Obama mentioned the incoming commander in chief by name only once, saying, "I committed to President-elect Trump that my administration would ensure the smoothest possible transition, just as President Bush did for me." Obama quieted the crowd's boos when he added, "In 10 days, the world will witness a hallmark of our democracy: The peaceful transfer of power from one freely elected president to the next."
But with Obama's later comments about the future of democracy, it was clear he had concerns about the president-elect's rhetoric on foreign adversaries, such as Russia, and throughout the campaign, especially against Muslim-Americans.

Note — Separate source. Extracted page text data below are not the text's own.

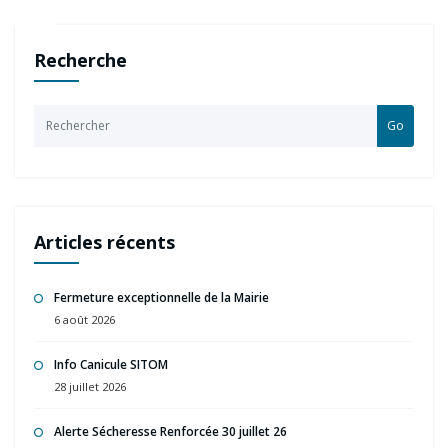
Recherche
Go
Articles récents
Fermeture exceptionnelle de la Mairie
6 août 2026
Info Canicule SITOM
28 juillet 2026
Alerte Sécheresse Renforcée 30 juillet 26
24 juillet 2026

"Democracy can buckle when we give in to fear. So just as we, as citizens, must remain vigilant against external aggression, we must guard against a weakening of the values that make us who we are. That's why, for the past eight years, I've worked to put the fight against terrorism on a firm legal footing. That's why we've ended torture, worked to close Gitmo, and reform our laws governing surveillance to protect privacy and civil liberties. That's why I reject discrimination against Muslim-Americans," Obama said, drawing a sustained standing ovation from the crowd.
"So let's be vigilant, but not afraid," the president continued. "ISIL will try to kill innocent people. But they cannot defeat America unless we betray our Constitution and our principles in the fight. Rivals like Russia or China cannot match our influence around the world — unless we give up what we stand for, and turn ourselves into just another big country that bullies smaller neighbors."
Obama reflected on his own historic place as the country's first African-American president, but he admitted that his election did not do away with racial tensions — and that it never was going to.
"After my election, there was talk of a post-racial America. Such a vision, however well-intended, was never realistic," Obama said. "For race remains a potent and often divisive force in our society. I've lived long enough to know that race relations are better than they were 10, or 20 or 30 years ago — you can see it not just in statistics, but in the attitudes of young Americans across the political spectrum."
Ultimately, the theme of Obama's speech was one encouraging all Americans — regardless of race, religion or political beliefs — to come together and focus on what unites them, rather than divides them.
"Understand, democracy does not require uniformity. Our founders quarreled and compromised, and expected us to do the same," Obama said. "But they knew that democracy does require a basic sense of solidarity — the idea that for all our outward differences, we are all in this together; that we rise or fall as one."
Telling the country, "It has been the honor of my life to serve you," Obama said his service wasn't over and that he looked forward to contributing "as a citizen, for all my days that remain."
"For now, whether you're young or young at heart, I do have one final ask of you as your president — the same thing I asked when you took a chance on me eight years ago. I am asking you to believe. Not in my ability to bring about change — but in yours," he said.
Obama ended with a familiar refrain, looking both back and ahead: "Yes we can. Yes we did. Yes we can."